Poseidon hemen pes etmedi, başka kentleri ele geçirmek için tanrılara ve tanrıçalara meydan okumayı sürdürdü. Bir sürü çatışma yaşandı ve çoğunlukla kaybeden taraf Poseidon oldu. Tüm bu yenilgilere rağmen birçok kent Poseidon’u kendi tanrısı olarak kabul etti. İyon Birliğine dahil olan 12 kentin temsilcileri her yıl Poseidon tapınağında toplantı düzenlediler.
Poseidon’un Aşkı
Amphitrite, Nereus ile Doris’in kızıydı. Dalgaları temsil eden ve toplamda 100 tane bulunan deniz perilerinin başıydı. Bir gün Amphitrite, kardeşleri ile Naksos adasında şarkı söyleyip dans ederken Poseidon onu gördü ve kendisine aşık oldu. Amphitrite’yi karısı olması için kaçırdı. Poseidon denizlerin hakimiydi ama Amphitrite damat adayından fazla etkilenmedi. Çünkü onun babası Nereus, Poseidon’dan çok önce iktidarda olan bir tanrıydı. Poseidon ona aşık olduğunu açıkladı ve reddedilmeye alışkın değildi. Amphitrite, Poseidon’la hiçbir şekilde ilişkiye girmek istemediğinden okyanusun derinliklerine kaçmaya çalıştı. Ama her seferinde bir grup yunus, Amphitrite’i yakalayıp Poseidon’a teslim etti. Sonunda genç kız Poseidon’un karısı olmayı kabul etti ve Poseidon’a üç çocuk verdi.

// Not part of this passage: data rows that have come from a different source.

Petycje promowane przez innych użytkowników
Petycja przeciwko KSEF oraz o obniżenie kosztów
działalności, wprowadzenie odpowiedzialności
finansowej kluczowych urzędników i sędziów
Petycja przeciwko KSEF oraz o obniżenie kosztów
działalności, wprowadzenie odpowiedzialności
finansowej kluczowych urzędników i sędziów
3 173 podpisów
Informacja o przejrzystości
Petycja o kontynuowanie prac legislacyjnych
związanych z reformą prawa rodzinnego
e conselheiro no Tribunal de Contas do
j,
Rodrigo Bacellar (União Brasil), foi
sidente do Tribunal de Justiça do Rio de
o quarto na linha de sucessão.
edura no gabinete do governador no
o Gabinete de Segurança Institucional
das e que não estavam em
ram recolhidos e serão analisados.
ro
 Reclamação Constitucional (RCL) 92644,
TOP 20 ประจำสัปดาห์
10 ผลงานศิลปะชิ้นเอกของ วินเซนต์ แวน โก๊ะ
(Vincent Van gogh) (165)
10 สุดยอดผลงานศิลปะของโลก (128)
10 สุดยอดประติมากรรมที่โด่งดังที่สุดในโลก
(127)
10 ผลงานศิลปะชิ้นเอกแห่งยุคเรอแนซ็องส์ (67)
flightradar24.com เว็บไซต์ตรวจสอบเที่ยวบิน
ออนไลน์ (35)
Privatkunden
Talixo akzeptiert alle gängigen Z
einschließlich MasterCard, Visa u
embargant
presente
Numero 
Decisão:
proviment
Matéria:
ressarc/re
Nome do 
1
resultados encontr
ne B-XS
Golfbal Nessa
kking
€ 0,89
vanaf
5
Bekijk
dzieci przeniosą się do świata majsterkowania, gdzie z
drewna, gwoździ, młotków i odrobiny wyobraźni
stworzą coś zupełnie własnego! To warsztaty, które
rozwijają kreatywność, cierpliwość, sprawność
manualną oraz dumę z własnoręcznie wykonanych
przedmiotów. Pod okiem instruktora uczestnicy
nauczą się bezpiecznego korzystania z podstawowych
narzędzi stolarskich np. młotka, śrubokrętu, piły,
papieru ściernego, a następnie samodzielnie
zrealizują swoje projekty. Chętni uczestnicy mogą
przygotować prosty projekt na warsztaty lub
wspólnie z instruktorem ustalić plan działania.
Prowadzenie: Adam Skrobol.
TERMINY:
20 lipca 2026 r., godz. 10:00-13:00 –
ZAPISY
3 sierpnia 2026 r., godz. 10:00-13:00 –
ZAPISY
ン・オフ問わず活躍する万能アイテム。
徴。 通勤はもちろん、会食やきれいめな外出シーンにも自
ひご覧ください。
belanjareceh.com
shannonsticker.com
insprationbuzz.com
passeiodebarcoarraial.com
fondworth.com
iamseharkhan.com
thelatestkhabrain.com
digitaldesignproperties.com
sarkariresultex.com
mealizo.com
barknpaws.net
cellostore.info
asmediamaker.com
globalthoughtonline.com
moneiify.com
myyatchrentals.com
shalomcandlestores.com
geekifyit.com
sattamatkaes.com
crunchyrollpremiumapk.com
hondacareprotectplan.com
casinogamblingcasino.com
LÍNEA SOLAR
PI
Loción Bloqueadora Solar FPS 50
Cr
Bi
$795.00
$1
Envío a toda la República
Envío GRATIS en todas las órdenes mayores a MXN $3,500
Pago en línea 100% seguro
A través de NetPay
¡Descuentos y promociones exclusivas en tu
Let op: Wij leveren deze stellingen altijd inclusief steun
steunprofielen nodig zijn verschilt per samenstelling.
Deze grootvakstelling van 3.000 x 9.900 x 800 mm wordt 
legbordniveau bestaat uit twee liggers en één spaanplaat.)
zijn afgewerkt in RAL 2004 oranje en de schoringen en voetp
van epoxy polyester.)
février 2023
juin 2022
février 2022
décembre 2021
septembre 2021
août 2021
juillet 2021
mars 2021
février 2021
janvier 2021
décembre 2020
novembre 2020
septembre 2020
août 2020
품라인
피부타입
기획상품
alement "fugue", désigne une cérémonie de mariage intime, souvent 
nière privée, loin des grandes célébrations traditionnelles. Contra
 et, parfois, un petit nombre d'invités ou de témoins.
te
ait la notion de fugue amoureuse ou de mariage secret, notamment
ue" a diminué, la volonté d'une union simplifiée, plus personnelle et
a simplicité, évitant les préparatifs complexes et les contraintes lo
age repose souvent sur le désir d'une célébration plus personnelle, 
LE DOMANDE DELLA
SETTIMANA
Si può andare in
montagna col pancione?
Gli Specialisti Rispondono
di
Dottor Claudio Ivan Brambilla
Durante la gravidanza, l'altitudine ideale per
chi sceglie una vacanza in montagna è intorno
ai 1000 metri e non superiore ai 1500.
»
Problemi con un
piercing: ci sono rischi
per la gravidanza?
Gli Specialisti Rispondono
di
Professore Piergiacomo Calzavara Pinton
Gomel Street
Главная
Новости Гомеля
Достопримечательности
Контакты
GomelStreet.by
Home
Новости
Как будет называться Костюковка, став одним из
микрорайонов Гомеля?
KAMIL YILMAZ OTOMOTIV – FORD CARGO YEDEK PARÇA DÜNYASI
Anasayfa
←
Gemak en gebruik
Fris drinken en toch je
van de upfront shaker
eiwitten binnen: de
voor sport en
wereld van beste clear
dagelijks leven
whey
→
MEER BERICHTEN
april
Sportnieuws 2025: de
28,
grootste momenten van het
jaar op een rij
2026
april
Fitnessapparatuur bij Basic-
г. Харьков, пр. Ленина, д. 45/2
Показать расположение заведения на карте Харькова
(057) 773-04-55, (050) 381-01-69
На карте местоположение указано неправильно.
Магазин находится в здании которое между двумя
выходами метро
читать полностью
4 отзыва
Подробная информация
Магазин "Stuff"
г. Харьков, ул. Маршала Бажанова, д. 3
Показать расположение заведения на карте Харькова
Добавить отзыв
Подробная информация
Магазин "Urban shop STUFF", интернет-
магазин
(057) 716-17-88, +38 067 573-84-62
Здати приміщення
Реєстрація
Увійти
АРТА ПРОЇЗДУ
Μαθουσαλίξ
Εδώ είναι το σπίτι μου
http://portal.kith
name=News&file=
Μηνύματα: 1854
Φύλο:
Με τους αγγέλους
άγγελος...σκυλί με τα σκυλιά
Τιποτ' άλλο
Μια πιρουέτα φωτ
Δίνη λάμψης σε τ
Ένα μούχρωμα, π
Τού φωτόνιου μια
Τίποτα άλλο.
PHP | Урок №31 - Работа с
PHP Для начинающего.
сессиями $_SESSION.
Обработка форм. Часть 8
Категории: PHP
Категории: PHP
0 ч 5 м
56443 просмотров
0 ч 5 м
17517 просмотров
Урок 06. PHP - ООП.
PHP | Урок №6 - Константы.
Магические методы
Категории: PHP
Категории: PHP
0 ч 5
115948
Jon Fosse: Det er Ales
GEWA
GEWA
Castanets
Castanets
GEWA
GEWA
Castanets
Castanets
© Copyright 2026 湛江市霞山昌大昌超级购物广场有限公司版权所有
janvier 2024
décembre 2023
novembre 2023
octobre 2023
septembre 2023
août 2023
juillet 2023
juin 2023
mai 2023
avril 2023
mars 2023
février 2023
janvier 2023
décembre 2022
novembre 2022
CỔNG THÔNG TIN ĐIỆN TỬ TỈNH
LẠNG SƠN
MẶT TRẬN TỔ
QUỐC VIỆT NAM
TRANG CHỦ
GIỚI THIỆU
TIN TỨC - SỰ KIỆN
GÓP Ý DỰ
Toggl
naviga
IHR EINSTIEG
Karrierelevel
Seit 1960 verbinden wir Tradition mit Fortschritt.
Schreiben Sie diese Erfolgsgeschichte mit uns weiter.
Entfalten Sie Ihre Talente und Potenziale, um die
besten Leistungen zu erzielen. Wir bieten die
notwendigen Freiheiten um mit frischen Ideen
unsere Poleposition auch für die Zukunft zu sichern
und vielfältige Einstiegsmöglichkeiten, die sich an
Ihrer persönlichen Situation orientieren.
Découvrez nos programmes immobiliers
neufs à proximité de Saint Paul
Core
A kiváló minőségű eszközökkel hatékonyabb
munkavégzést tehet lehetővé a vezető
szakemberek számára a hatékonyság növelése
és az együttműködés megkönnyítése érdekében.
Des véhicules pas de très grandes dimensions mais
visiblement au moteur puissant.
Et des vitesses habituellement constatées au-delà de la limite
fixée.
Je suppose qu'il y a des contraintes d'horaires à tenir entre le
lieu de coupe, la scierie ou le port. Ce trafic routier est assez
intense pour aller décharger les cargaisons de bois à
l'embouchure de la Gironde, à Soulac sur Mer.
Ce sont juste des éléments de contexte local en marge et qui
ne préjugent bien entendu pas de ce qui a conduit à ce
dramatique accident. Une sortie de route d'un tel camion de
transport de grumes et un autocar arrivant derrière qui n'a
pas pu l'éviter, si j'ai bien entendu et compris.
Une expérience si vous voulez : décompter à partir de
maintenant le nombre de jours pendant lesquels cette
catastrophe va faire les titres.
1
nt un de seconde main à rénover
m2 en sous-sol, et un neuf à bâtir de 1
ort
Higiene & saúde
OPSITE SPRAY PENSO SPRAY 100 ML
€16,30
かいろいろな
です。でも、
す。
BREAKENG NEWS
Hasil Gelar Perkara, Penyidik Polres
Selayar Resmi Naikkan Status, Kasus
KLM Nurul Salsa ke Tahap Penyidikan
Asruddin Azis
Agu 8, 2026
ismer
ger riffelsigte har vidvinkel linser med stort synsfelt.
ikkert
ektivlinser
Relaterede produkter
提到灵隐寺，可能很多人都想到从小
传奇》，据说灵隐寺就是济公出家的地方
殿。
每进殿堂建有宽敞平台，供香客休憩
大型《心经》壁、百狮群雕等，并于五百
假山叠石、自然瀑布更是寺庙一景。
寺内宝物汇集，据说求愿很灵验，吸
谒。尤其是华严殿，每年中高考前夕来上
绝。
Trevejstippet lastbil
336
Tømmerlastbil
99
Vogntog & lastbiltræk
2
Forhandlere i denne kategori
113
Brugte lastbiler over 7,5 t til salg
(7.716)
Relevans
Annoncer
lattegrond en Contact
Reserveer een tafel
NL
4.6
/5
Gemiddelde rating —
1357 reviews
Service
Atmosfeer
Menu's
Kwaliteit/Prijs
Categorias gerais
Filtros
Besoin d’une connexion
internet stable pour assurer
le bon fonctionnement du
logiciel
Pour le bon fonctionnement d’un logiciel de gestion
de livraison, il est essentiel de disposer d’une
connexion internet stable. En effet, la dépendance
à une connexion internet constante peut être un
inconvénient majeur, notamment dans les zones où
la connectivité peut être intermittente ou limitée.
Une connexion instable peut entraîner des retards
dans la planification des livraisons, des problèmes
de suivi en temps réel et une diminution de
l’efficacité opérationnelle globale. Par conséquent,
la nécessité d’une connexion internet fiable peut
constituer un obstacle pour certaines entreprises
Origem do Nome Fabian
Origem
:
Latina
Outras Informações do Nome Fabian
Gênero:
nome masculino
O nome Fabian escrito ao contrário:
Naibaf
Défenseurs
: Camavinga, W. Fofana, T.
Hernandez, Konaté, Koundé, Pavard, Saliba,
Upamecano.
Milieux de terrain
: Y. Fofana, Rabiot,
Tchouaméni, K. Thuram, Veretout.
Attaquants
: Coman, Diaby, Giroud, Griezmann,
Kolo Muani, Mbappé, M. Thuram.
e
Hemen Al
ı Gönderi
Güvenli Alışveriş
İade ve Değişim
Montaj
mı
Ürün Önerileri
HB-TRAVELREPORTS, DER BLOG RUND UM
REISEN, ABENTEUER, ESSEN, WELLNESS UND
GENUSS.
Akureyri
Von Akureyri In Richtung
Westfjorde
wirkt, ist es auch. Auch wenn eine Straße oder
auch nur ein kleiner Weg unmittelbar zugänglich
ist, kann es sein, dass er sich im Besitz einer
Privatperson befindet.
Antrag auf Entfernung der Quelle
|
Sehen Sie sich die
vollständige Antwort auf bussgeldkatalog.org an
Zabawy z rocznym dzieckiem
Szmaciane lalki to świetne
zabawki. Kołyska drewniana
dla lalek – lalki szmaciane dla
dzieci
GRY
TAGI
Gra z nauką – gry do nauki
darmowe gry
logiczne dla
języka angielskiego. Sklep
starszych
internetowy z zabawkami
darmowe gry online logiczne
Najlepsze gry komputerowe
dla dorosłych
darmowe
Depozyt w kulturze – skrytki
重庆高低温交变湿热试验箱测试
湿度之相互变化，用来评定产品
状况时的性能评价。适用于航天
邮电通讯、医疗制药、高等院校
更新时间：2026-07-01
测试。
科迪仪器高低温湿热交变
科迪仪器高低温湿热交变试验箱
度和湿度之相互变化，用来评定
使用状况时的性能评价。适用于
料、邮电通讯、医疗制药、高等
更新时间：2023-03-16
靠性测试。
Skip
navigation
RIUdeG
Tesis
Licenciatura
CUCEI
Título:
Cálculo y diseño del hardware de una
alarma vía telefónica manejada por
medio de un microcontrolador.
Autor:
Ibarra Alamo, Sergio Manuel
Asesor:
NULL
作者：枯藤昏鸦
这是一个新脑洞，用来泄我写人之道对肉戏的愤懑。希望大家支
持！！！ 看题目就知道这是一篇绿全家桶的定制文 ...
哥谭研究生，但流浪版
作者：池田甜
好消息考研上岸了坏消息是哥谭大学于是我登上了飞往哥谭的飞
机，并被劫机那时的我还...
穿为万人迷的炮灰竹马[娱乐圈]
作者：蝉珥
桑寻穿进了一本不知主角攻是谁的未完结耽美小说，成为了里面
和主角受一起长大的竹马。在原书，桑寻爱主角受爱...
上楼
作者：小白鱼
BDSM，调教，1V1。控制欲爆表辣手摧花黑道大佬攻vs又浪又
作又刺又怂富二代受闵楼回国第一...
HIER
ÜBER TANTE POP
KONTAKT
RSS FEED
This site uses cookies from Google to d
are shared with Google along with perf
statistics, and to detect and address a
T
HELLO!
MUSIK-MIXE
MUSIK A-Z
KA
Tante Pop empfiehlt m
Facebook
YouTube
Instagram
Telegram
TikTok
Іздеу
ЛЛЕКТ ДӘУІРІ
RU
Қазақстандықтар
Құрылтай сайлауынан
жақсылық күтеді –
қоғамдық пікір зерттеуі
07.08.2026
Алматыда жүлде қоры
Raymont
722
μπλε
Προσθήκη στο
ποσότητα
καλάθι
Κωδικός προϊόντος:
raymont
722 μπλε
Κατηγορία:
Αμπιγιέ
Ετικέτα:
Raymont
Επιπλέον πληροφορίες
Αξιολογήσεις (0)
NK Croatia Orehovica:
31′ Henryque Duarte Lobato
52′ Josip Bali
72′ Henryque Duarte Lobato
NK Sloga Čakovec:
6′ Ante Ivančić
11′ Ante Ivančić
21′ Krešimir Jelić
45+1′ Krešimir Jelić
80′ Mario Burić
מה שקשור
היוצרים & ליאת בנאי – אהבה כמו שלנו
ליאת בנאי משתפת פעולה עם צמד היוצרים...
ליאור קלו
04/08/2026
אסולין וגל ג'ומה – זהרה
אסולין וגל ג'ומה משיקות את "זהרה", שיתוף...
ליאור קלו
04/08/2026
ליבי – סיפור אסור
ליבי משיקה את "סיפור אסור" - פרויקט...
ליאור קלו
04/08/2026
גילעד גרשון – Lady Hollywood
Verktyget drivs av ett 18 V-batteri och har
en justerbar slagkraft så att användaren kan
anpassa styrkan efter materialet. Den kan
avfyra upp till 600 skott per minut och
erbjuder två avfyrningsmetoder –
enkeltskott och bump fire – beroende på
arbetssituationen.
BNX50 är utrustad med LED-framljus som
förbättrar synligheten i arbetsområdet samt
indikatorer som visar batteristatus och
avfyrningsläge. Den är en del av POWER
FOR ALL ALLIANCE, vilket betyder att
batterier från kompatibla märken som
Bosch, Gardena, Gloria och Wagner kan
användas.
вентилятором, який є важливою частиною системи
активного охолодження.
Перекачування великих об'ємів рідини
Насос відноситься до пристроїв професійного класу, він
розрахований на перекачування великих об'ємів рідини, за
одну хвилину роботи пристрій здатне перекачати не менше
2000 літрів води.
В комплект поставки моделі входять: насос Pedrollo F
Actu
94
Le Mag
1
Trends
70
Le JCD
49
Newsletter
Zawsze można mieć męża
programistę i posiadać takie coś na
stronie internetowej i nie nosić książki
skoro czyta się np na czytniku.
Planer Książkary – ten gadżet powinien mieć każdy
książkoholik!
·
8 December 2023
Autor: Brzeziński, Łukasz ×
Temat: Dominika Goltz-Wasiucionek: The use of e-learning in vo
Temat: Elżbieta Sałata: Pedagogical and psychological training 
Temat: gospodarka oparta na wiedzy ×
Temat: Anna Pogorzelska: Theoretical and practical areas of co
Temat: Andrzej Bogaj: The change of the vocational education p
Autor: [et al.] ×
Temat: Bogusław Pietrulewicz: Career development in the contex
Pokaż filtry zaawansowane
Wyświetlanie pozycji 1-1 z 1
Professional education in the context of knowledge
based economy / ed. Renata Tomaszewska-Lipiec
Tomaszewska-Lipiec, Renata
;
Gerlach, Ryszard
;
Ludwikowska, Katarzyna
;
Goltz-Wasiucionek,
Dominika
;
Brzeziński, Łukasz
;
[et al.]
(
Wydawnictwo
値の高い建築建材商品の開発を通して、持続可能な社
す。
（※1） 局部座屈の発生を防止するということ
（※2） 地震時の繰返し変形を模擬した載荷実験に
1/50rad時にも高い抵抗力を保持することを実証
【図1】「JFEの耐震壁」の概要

Poseidon’un bir diğer ilişkisi ise Medusa ile olmuştur. Yılan saçlı, karşısındakini bir bakışta taşa dönüştüren korkunç görünüşe sahip Gorgon. Anlatımlar Medusa’nın her zaman korkunç olmadığı yönündedir. Bir zamanlar çok güzel bir kadınmış ve Poseidon onun güzelliğine vurulmuş. Poseidon ile Medusa tapınakların birinde ilişkiye girmiş. Bu, bakirelik tanrıçası Athena’nın kabul edemeyeceği bir durumdu. Ceza olarak Athena, Medusa’yı o korkunç hale dönüştürdü. Aynı zamanda Perseus’un Medusa’yı öldürmesine yardımcı oldu. Poseidon ve Medusa’nın iki çocuğu vardı: Chrysaor ve Pegasus.